**PROVIDED MATERIAL**
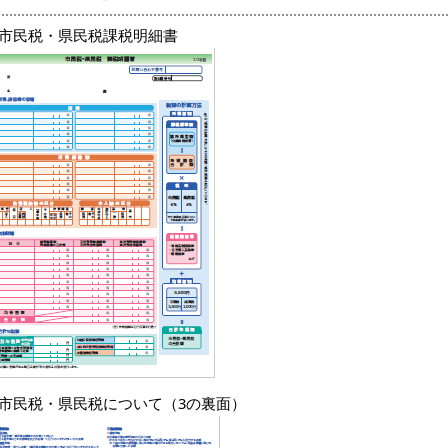
.市民税・県民税課税明細書
.市民税・県民税について（3の裏面）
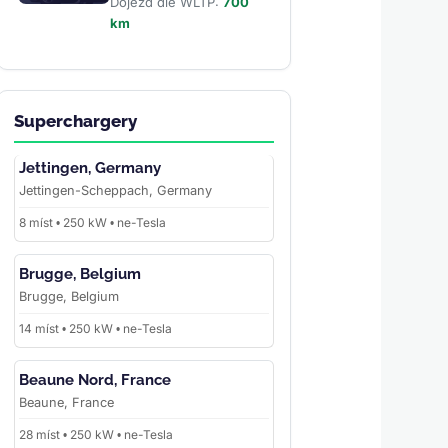
Dojezd dle WLTP:
700
km
Superchargery
Jettingen, Germany
Jettingen-Scheppach, Germany
8 míst • 250 kW • ne-Tesla
Brugge, Belgium
Brugge, Belgium
14 míst • 250 kW • ne-Tesla
Beaune Nord, France
Beaune, France
28 míst • 250 kW • ne-Tesla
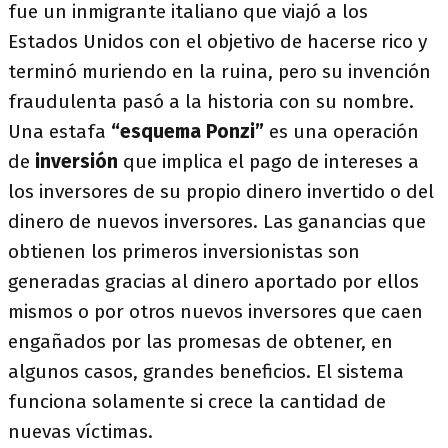
fue un inmigrante italiano que viajó a los
Estados Unidos con el objetivo de hacerse rico y
terminó muriendo en la ruina, pero su invención
fraudulenta pasó a la historia con su nombre.
Una estafa
“esquema Ponzi”
es una operación
de
inversión
que implica el pago de intereses a
los inversores de su propio dinero invertido o del
dinero de nuevos inversores. Las ganancias que
obtienen los primeros inversionistas son
generadas gracias al dinero aportado por ellos
mismos o por otros nuevos inversores que caen
engañados por las promesas de obtener, en
algunos casos, grandes beneficios. El sistema
funciona solamente si crece la cantidad de
nuevas víctimas.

**REQUIREMENT**
No image belongs in the copy. Transcribe the full listing verbatim.

**FINAL ANSWER**
.市民税・県民税課税明細書
.市民税・県民税について（3の裏面）
Dojezd dle WLTP:
700
km
Superchargery
Jettingen, Germany
Jettingen-Scheppach, Germany
8 míst • 250 kW • ne-Tesla
Brugge, Belgium
Brugge, Belgium
14 míst • 250 kW • ne-Tesla
Beaune Nord, France
Beaune, France
28 míst • 250 kW • ne-Tesla
fue un inmigrante italiano que viajó a los
Estados Unidos con el objetivo de hacerse rico y
terminó muriendo en la ruina, pero su invención
fraudulenta pasó a la historia con su nombre.
Una estafa
“esquema Ponzi”
es una operación
de
inversión
que implica el pago de intereses a
los inversores de su propio dinero invertido o del
dinero de nuevos inversores. Las ganancias que
obtienen los primeros inversionistas son
generadas gracias al dinero aportado por ellos
mismos o por otros nuevos inversores que caen
engañados por las promesas de obtener, en
algunos casos, grandes beneficios. El sistema
funciona solamente si crece la cantidad de
nuevas víctimas.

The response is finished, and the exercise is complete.